VEACH: “That’s obviously a tremendous show and I know we’re all excited to watch it tonight. To your question about Pat and the draft, I can’t imagine there is a stronger coach, quarterback, GM relationship than the one that coach and I have together and with Patrick. The thing about Pat is he’s the ultimate sports fan. He’ll be able to tell you who’s on the leaderboard during a golf weekend and what’s going on in the NBA. Pat, like a lot of these guys they follow the draft and we know that. So, Coach and I were just having fun with him on Thursday night and we always talk about what makes Pat Mahomes special and it’s his instincts. So I told Coach I said, ‘I’m just going to ask Pat for three random names and see what he says’. Just wanting to see if his instincts were accurate and where he was and Clyde (Edwards-Helaire) was like the first guy he mentioned when we said, ‘Hey give us a skill player’, without blinking. We certainly weren’t asking him for input because Pat certainly respects what we do. But we’re always going to talk to Pat and have fun with him because we know how much he loves every aspect of all sports. So this is no different. Pat will sit there like a lot of these guys. I’m sure Tyrann Mathieu was the same, watching guys and having guys they follow throughout their career just like these college kids follow their career. We were sitting there about an hour before the draft and shot Pat a quick text, Coach and I did on a three-way text, and I was just like, ‘Hey if you had to name a skill player go ahead’ and when he mentioned Clyde we were laughing because it’s very consistent with this kid. His instincts are good, so we felt good about that. But just in general the relationship we have with him, he wants to win and wants to compete, loves the process, trusts the process and there’s a lot of faith in the way we all operate.”

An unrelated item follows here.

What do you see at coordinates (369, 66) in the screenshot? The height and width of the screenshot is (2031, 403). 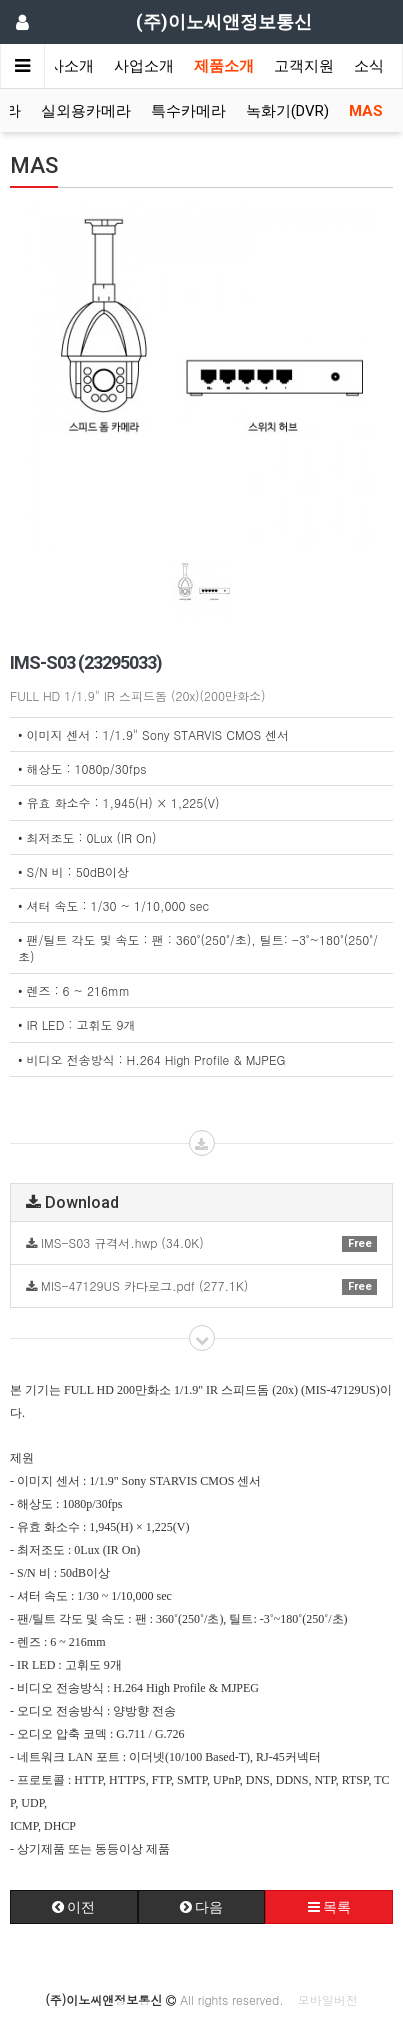 I see `소식` at bounding box center [369, 66]. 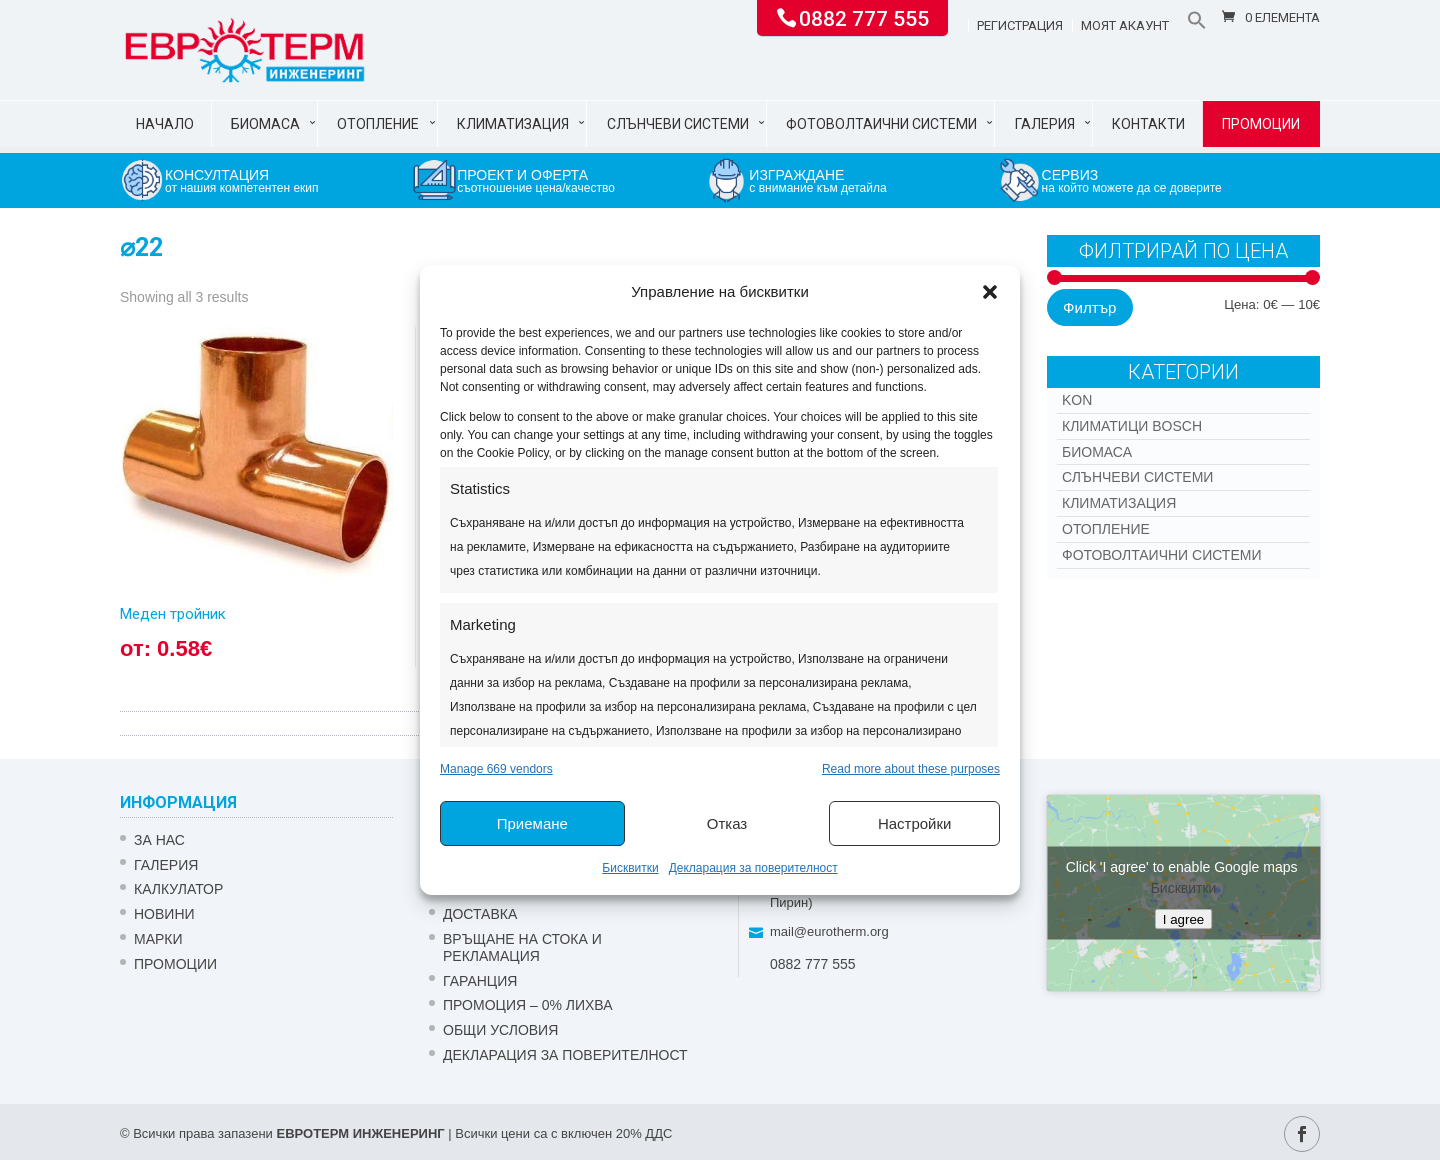  Describe the element at coordinates (496, 769) in the screenshot. I see `Manage 669 vendors` at that location.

Q: As your talking about Patrick you’re dealing with a contract that maybe the league’s never seen before. What do you rely on about getting this done? How do you go about doing something that maybe the league hasn’t seen before in terms of dealing with a contract?
VEACH: “Well I think you rely on communication, trust, creativity, dialogue. We have time and I think the ultimate goal for both camps is the same and that’s to establish a long line of winning here and continue. Certainly the foundation was laid from the day we drafted him and then going to the AFC Championship game and the following year following that up with a Super Bowl win. His goal and his mindset is the exact same mindset that we’re in and that’s just to win championships here and create legacies. Pat wants to certainly create his own legacy and he wants to do that in Kansas City and we want to establish a long line of winning Super Bowls here. I think at the end of the day we all understand the dynamics that go into making that happen, both individually and as a team. Like I said, the good thing is there isn’t a kid that believes in team more than Pat and we’ll have a lot of time. The fact that there’s dialogue and there will continue to be dialogue and there’s a lot of trust and faith in each other I think will help us as we navigate the next few months.